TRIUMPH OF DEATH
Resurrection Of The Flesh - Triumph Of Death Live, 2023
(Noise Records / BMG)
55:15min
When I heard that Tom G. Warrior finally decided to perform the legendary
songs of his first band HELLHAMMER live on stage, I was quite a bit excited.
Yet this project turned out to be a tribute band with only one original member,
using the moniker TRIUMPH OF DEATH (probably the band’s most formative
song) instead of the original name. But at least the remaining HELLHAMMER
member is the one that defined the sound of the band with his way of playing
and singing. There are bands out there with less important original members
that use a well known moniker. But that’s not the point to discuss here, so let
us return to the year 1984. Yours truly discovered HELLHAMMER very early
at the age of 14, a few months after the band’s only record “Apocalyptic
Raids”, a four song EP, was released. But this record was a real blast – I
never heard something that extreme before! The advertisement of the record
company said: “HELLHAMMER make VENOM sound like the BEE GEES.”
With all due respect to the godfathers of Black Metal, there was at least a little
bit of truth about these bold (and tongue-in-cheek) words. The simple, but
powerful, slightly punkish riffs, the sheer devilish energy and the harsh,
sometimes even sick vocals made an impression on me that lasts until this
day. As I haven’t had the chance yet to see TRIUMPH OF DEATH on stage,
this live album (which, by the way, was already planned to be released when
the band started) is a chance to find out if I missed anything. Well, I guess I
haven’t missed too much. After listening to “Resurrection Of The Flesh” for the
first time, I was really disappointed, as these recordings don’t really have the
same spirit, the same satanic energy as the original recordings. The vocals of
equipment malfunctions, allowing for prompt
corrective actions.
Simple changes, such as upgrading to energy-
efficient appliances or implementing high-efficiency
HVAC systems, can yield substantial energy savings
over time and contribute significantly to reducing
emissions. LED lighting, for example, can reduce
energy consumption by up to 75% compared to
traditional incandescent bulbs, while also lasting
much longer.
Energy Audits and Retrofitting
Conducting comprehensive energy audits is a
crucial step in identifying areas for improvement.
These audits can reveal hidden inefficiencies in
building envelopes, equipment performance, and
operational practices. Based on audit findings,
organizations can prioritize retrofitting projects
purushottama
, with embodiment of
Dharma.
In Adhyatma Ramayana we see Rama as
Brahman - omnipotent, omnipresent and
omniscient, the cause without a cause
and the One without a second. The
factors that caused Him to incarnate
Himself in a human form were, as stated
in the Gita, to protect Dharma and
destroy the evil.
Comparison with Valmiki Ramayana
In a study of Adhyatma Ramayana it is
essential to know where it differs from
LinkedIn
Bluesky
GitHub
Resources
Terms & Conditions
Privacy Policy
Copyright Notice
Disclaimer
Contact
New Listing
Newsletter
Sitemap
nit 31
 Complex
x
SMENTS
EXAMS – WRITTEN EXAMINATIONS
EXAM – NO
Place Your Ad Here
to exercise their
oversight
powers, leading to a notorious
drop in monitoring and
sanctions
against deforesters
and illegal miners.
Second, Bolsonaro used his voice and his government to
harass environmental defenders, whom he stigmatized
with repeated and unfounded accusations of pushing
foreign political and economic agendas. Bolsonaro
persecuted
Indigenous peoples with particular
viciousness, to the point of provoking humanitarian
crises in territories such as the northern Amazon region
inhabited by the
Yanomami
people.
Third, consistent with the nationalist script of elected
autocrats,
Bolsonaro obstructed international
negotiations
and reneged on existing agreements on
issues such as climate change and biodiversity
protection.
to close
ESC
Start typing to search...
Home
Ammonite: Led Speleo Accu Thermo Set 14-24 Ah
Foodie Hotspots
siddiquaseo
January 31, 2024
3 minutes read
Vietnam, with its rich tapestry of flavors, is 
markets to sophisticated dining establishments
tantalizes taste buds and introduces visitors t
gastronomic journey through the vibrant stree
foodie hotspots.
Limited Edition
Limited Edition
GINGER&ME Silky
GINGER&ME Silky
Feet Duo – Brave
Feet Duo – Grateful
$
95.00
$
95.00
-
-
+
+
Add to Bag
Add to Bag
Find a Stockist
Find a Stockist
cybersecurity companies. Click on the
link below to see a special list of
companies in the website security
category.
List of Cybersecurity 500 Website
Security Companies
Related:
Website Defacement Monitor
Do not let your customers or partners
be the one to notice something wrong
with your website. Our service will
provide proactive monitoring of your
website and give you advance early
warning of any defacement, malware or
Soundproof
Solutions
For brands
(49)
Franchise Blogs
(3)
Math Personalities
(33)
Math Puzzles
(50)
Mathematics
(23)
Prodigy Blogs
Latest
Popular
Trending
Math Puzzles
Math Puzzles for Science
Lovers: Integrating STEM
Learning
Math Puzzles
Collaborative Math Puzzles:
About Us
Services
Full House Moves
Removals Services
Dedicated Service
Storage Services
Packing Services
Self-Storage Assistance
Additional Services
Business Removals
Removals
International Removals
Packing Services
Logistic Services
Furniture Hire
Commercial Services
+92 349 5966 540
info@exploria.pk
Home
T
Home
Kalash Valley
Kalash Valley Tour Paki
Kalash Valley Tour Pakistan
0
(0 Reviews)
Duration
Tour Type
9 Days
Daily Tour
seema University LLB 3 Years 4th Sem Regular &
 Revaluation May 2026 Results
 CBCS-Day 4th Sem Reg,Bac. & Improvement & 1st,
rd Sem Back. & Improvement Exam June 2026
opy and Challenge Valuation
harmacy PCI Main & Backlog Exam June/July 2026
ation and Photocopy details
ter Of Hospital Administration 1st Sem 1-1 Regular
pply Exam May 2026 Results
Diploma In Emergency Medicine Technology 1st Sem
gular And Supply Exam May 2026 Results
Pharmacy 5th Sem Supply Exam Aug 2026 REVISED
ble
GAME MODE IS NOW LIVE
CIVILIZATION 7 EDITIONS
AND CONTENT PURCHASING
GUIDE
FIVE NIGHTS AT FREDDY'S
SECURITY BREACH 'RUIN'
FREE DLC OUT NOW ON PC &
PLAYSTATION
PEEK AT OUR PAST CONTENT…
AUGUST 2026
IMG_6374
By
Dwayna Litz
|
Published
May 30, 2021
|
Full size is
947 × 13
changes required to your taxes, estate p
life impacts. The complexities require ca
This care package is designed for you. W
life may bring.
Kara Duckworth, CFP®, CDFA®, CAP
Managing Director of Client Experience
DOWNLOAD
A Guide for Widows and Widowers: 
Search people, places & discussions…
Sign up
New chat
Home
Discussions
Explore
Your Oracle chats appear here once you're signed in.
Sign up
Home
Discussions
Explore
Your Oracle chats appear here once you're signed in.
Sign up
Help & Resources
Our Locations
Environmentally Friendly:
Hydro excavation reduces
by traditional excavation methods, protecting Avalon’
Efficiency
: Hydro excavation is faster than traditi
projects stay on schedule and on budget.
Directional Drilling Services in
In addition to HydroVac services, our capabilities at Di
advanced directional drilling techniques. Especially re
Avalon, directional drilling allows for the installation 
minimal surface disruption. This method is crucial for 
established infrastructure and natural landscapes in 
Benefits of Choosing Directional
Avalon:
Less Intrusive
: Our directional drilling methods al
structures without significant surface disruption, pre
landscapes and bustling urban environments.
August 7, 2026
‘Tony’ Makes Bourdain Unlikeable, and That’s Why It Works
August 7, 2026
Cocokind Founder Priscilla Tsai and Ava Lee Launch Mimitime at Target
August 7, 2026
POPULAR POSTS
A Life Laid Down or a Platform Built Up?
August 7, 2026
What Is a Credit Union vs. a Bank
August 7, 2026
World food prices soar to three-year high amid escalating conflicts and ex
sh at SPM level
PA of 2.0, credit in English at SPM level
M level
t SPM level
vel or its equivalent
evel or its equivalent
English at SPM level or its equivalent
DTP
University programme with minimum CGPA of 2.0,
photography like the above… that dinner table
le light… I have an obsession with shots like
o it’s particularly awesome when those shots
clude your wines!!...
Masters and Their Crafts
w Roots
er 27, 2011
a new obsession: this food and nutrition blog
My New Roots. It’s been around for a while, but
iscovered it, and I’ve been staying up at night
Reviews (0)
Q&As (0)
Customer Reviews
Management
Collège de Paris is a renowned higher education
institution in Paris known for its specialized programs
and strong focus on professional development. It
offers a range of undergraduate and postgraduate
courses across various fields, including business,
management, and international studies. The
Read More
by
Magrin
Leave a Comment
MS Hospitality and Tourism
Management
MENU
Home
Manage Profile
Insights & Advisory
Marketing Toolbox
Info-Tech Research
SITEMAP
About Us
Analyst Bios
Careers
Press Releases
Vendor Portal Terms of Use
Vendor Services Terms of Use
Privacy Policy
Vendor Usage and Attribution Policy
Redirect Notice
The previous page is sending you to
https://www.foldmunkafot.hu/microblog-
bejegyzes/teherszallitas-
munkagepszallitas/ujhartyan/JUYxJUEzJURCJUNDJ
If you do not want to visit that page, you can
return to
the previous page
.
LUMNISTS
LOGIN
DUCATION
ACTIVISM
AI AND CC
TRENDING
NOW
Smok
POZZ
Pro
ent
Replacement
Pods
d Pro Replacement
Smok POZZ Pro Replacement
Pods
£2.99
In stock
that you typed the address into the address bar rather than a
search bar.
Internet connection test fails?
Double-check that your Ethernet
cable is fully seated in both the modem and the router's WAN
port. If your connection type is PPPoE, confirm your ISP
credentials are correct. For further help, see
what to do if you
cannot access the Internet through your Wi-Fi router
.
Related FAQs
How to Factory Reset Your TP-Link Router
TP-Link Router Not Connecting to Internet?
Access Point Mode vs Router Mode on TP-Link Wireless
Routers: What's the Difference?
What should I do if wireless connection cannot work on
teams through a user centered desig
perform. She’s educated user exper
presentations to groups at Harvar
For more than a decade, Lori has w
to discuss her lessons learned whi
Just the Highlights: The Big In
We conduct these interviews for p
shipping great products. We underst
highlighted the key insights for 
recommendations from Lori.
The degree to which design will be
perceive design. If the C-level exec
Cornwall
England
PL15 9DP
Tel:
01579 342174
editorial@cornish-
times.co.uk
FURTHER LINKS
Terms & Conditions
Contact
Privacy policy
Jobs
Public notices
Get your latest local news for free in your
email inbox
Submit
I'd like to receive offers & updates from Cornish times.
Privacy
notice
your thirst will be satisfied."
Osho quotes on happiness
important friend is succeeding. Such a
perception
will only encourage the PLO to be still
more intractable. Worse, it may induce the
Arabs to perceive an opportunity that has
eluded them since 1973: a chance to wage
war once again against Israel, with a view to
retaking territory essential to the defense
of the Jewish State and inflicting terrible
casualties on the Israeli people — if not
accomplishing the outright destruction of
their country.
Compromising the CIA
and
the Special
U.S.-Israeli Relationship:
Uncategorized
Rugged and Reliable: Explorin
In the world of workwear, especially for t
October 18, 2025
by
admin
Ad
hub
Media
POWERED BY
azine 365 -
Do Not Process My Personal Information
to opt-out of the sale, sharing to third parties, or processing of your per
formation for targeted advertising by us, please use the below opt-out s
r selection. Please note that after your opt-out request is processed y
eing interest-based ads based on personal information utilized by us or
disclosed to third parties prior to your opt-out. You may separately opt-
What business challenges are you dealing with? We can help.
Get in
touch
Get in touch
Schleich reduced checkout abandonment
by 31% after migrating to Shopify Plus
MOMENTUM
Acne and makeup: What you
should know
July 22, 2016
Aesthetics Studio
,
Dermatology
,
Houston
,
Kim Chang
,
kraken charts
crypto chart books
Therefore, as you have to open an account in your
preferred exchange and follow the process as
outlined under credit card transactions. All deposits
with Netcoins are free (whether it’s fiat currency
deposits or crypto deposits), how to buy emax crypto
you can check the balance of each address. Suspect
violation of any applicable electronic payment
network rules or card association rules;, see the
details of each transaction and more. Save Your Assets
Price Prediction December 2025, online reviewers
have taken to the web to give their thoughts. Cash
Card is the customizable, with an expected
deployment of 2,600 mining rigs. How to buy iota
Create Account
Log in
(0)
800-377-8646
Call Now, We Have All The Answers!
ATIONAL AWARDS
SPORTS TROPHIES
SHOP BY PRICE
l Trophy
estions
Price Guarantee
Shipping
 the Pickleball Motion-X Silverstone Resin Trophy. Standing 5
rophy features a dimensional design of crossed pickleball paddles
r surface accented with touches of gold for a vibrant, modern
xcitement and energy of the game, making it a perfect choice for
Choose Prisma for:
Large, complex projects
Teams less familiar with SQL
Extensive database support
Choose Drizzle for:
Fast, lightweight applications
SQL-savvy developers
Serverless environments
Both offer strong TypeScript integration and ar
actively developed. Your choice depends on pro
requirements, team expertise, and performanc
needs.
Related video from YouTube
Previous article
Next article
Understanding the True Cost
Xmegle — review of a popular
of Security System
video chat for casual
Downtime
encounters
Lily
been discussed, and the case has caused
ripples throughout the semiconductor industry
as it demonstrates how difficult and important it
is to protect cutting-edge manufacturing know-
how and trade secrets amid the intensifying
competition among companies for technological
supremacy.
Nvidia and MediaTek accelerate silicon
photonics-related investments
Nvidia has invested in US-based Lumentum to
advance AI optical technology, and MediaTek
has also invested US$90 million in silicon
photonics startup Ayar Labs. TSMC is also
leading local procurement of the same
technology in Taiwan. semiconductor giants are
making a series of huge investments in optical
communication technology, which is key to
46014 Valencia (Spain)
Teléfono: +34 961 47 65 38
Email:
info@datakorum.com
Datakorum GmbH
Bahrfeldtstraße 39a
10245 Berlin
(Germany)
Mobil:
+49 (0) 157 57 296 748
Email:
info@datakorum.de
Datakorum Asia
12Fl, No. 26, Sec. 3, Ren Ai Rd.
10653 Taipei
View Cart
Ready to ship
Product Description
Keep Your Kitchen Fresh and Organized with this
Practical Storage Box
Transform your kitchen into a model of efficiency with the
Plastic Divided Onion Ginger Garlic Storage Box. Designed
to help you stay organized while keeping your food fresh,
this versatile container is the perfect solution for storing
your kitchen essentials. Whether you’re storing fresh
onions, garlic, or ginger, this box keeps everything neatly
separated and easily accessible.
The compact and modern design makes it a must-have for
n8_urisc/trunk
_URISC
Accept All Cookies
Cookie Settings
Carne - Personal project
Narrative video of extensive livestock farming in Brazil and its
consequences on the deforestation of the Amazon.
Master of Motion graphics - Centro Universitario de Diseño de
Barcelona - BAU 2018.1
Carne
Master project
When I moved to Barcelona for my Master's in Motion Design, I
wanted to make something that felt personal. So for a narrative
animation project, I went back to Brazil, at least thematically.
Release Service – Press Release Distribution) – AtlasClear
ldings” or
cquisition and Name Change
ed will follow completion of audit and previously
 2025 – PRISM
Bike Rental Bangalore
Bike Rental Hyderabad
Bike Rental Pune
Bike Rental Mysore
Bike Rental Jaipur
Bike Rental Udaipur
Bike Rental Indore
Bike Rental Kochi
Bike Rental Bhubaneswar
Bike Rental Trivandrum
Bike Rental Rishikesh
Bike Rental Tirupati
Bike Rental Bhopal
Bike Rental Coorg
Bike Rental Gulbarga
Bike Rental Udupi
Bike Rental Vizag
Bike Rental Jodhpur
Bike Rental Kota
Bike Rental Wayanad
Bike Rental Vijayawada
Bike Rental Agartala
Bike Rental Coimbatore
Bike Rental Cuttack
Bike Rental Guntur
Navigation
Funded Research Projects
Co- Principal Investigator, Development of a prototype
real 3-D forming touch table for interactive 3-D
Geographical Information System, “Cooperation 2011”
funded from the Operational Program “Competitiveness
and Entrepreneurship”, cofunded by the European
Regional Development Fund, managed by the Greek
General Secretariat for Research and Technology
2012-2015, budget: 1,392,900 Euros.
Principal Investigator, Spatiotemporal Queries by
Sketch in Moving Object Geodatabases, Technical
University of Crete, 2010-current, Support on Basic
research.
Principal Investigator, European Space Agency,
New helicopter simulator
------------------------------------
» **TASK DIRECTIONS**:
Considering only the material above, set down every line from the one with "Analyst Bios" to the one with "search bar.", inclusive, exactly as written.

» **WRITTEN SOLUTION**:
Analyst Bios
Careers
Press Releases
Vendor Portal Terms of Use
Vendor Services Terms of Use
Privacy Policy
Vendor Usage and Attribution Policy
Redirect Notice
The previous page is sending you to
https://www.foldmunkafot.hu/microblog-
bejegyzes/teherszallitas-
munkagepszallitas/ujhartyan/JUYxJUEzJURCJUNDJ
If you do not want to visit that page, you can
return to
the previous page
.
LUMNISTS
LOGIN
DUCATION
ACTIVISM
AI AND CC
TRENDING
NOW
Smok
POZZ
Pro
ent
Replacement
Pods
d Pro Replacement
Smok POZZ Pro Replacement
Pods
£2.99
In stock
that you typed the address into the address bar rather than a
search bar.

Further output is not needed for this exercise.